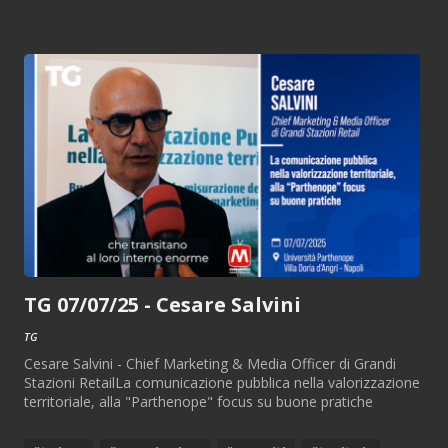
TG 07/07/25 - Cesare Salvini
TG
Cesare Salvini - Chief Marketing & Media Officer di Grandi
Stazioni RetailLa comunicazione pubblica nella valorizzazione
territoriale, alla "Parthenope" focus su buone pratiche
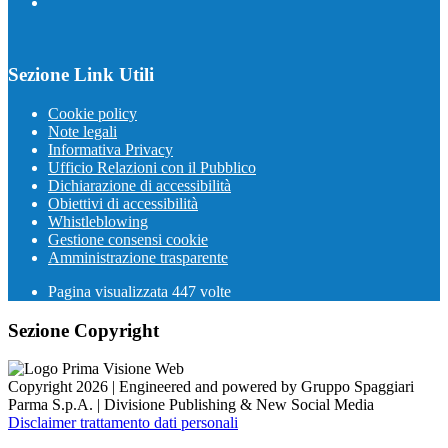
Sezione Link Utili
Cookie policy
Note legali
Informativa Privacy
Ufficio Relazioni con il Pubblico
Dichiarazione di accessibilità
Obiettivi di accessibilità
Whistleblowing
Gestione consensi cookie
Amministrazione trasparente
Pagina visualizzata
447
volte
Sezione Copyright
Copyright 2026 | Engineered and powered by Gruppo Spaggiari
Parma S.p.A. | Divisione Publishing & New Social Media
Disclaimer trattamento dati personali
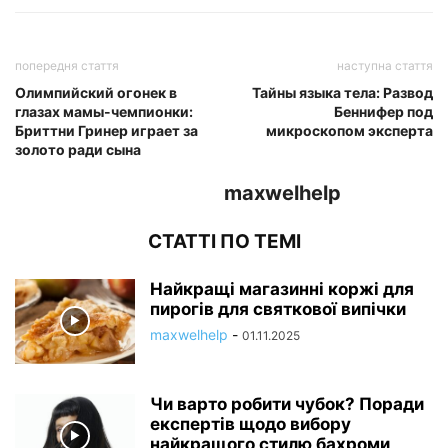
попередня стаття
наступна стаття
Олимпийский огонек в
Тайны языка тела: Развод
глазах мамы-чемпионки:
Беннифер под
Бриттни Гринер играет за
микроскопом эксперта
золото ради сына
maxwelhelp
СТАТТІ ПО ТЕМІ
Найкращі магазинні коржі для
пирогів для святкової випічки
maxwelhelp
-
01.11.2025
Чи варто робити чубок? Поради
експертів щодо вибору
найкращого стилю бахроми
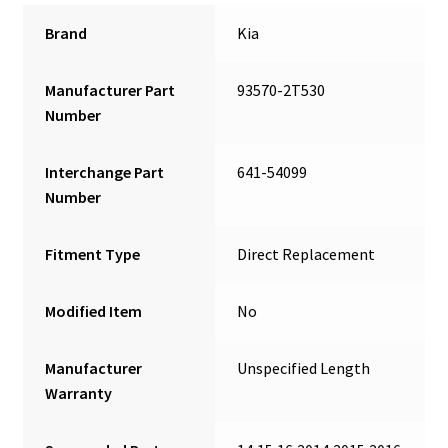
Brand
Kia
Manufacturer Part
93570-2T530
Number
Interchange Part
641-54099
Number
Fitment Type
Direct Replacement
Modified Item
No
Manufacturer
Unspecified Length
Warranty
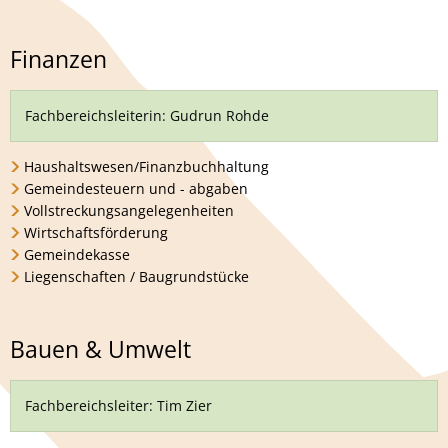
Finanzen
Fachbereichsleiterin: Gudrun Rohde
Haushaltswesen/Finanzbuchhaltung
Gemeindesteuern und - abgaben
Vollstreckungsangelegenheiten
Wirtschaftsförderung
Gemeindekasse
Liegenschaften / Baugrundstücke
Bauen & Umwelt
Fachbereichsleiter: Tim Zier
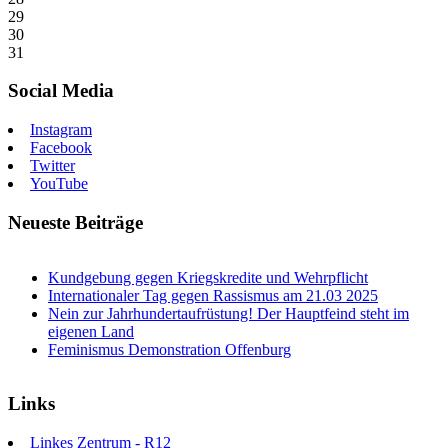
29
30
31
Social Media
Instagram
Facebook
Twitter
YouTube
Neueste Beiträge
Kundgebung gegen Kriegskredite und Wehrpflicht
Internationaler Tag gegen Rassismus am 21.03 2025
Nein zur Jahrhundertaufrüstung! Der Hauptfeind steht im
eigenen Land
Feminismus Demonstration Offenburg
Links
Linkes Zentrum - R12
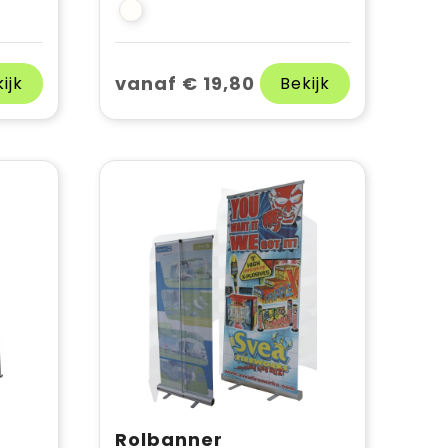
vanaf € 19,80
ijk
Bekijk
Rolbanner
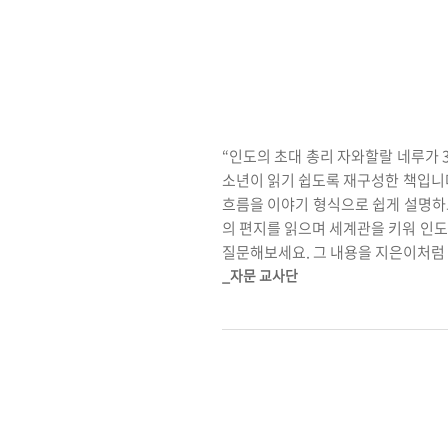
“인도의 초대 총리 자와할랄 네루가 3
소년이 읽기 쉽도록 재구성한 책입니다
흐름을 이야기 형식으로 쉽게 설명하고
의 편지를 읽으며 세계관을 키워 인도
질문해보세요. 그 내용을 지은이처럼 
_자문 교사단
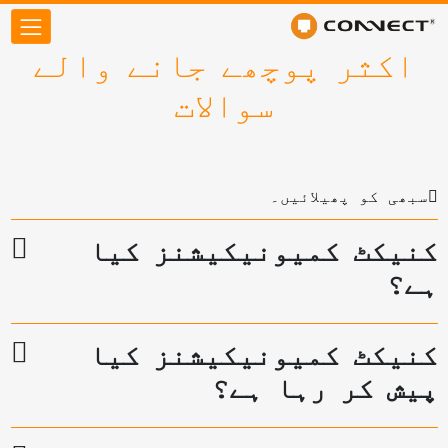
اکثر پوچھے جانے والے
سوالات
سبھی کو پھیلائیں۔
کنیکٹ کمیونیکیشنز کیا
ہے؟
کنیکٹ کمیونیکیشنز کیا
پیش کر رہا ہے؟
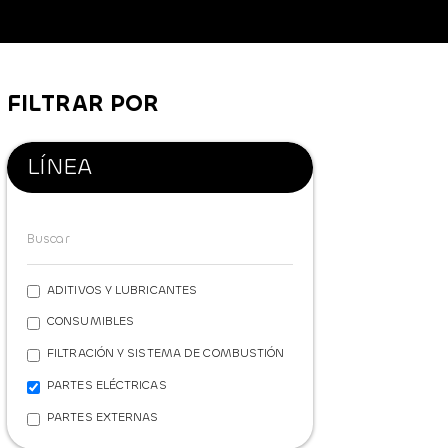
FILTRAR POR
LÍNEA
ADITIVOS Y LUBRICANTES
CONSUMIBLES
FILTRACIÓN Y SISTEMA DE COMBUSTIÓN
PARTES ELÉCTRICAS
PARTES EXTERNAS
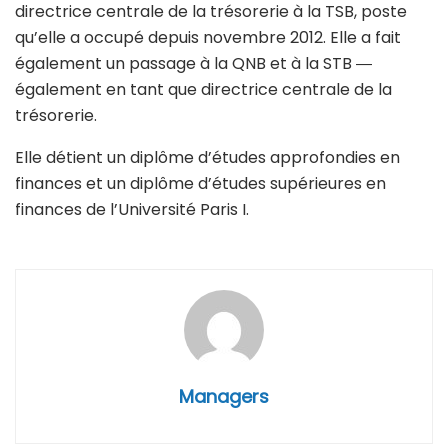
directrice centrale de la trésorerie à la TSB, poste
qu’elle a occupé depuis novembre 2012. Elle a fait
également un passage à la QNB et à la STB ―
également en tant que directrice centrale de la
trésorerie.
Elle détient un diplôme d’études approfondies en
finances et un diplôme d’études supérieures en
finances de l’Université Paris I.
Managers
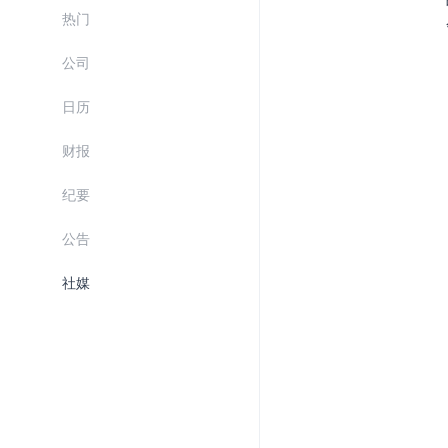
热门
公司
日历
财报
纪要
公告
社媒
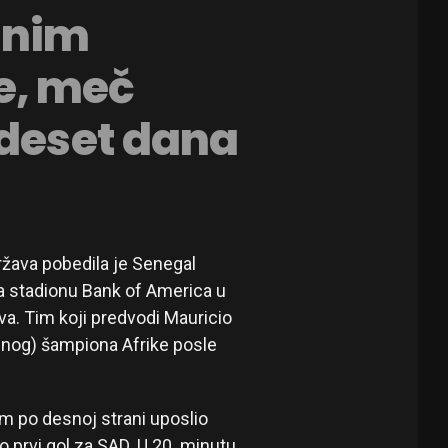
lnim
e, meč
 deset dana
ržava pobedila je Senegal
na stadionu Bank of America u
a. Tim koji predvodi Mauricio
lnog) šampiona Afrike posle
m po desnoj strani uposlio
o prvi gol za SAD. U 20. minutu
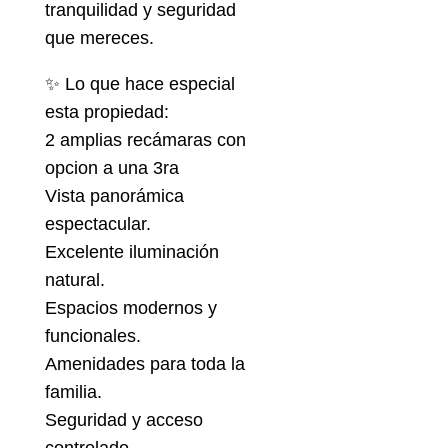
tranquilidad y seguridad
que mereces.
✨ Lo que hace especial
esta propiedad:
2 amplias recámaras con
opcion a una 3ra
Vista panorámica
espectacular.
Excelente iluminación
natural.
Espacios modernos y
funcionales.
Amenidades para toda la
familia.
Seguridad y acceso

About this task: Give back the material above word for word; no picture belongs in it.

Reply to the task:
TG 07/07/25 - Cesare Salvini
TG
Cesare Salvini - Chief Marketing & Media Officer di Grandi
Stazioni RetailLa comunicazione pubblica nella valorizzazione
territoriale, alla "Parthenope" focus su buone pratiche
Sezione Link Utili
Cookie policy
Note legali
Informativa Privacy
Ufficio Relazioni con il Pubblico
Dichiarazione di accessibilità
Obiettivi di accessibilità
Whistleblowing
Gestione consensi cookie
Amministrazione trasparente
Pagina visualizzata
447
volte
Sezione Copyright
Copyright 2026 | Engineered and powered by Gruppo Spaggiari
Parma S.p.A. | Divisione Publishing & New Social Media
Disclaimer trattamento dati personali
попередня стаття
наступна стаття
Олимпийский огонек в
Тайны языка тела: Развод
глазах мамы-чемпионки:
Беннифер под
Бриттни Гринер играет за
микроскопом эксперта
золото ради сына
maxwelhelp
СТАТТІ ПО ТЕМІ
Найкращі магазинні коржі для
пирогів для святкової випічки
maxwelhelp
-
01.11.2025
Чи варто робити чубок? Поради
експертів щодо вибору
найкращого стилю бахроми
Brand
Kia
Manufacturer Part
93570-2T530
Number
Interchange Part
641-54099
Number
Fitment Type
Direct Replacement
Modified Item
No
Manufacturer
Unspecified Length
Warranty
Finanzen
Fachbereichsleiterin: Gudrun Rohde
Haushaltswesen/Finanzbuchhaltung
Gemeindesteuern und - abgaben
Vollstreckungsangelegenheiten
Wirtschaftsförderung
Gemeindekasse
Liegenschaften / Baugrundstücke
Bauen & Umwelt
Fachbereichsleiter: Tim Zier
29
30
31
Social Media
Instagram
Facebook
Twitter
YouTube
Neueste Beiträge
Kundgebung gegen Kriegskredite und Wehrpflicht
Internationaler Tag gegen Rassismus am 21.03 2025
Nein zur Jahrhundertaufrüstung! Der Hauptfeind steht im
eigenen Land
Feminismus Demonstration Offenburg
Links
Linkes Zentrum - R12
vanaf € 19,80
ijk
Bekijk
Rolbanner
“인도의 초대 총리 자와할랄 네루가 3
소년이 읽기 쉽도록 재구성한 책입니다
흐름을 이야기 형식으로 쉽게 설명하고
의 편지를 읽으며 세계관을 키워 인도
질문해보세요. 그 내용을 지은이처럼 
_자문 교사단
اکثر پوچھے جانے والے
سوالات
سبھی کو پھیلائیں۔
کنیکٹ کمیونیکیشنز کیا
ہے؟
کنیکٹ کمیونیکیشنز کیا
پیش کر رہا ہے؟
FILTRAR POR
LÍNEA
ADITIVOS Y LUBRICANTES
CONSUMIBLES
FILTRACIÓN Y SISTEMA DE COMBUSTIÓN
PARTES ELÉCTRICAS
PARTES EXTERNAS
directrice centrale de la trésorerie à la TSB, poste
qu’elle a occupé depuis novembre 2012. Elle a fait
également un passage à la QNB et à la STB ―
également en tant que directrice centrale de la
trésorerie.
Elle détient un diplôme d’études approfondies en
finances et un diplôme d’études supérieures en
finances de l’Université Paris I.
Managers
热门
公司
日历
财报
纪要
公告
社媒
lnim
e, meč
 deset dana
ržava pobedila je Senegal
na stadionu Bank of America u
a. Tim koji predvodi Mauricio
lnog) šampiona Afrike posle
m po desnoj strani uposlio
o prvi gol za SAD. U 20. minutu
tranquilidad y seguridad
que mereces.
✨ Lo que hace especial
esta propiedad:
2 amplias recámaras con
opcion a una 3ra
Vista panorámica
espectacular.
Excelente iluminación
natural.
Espacios modernos y
funcionales.
Amenidades para toda la
familia.
Seguridad y acceso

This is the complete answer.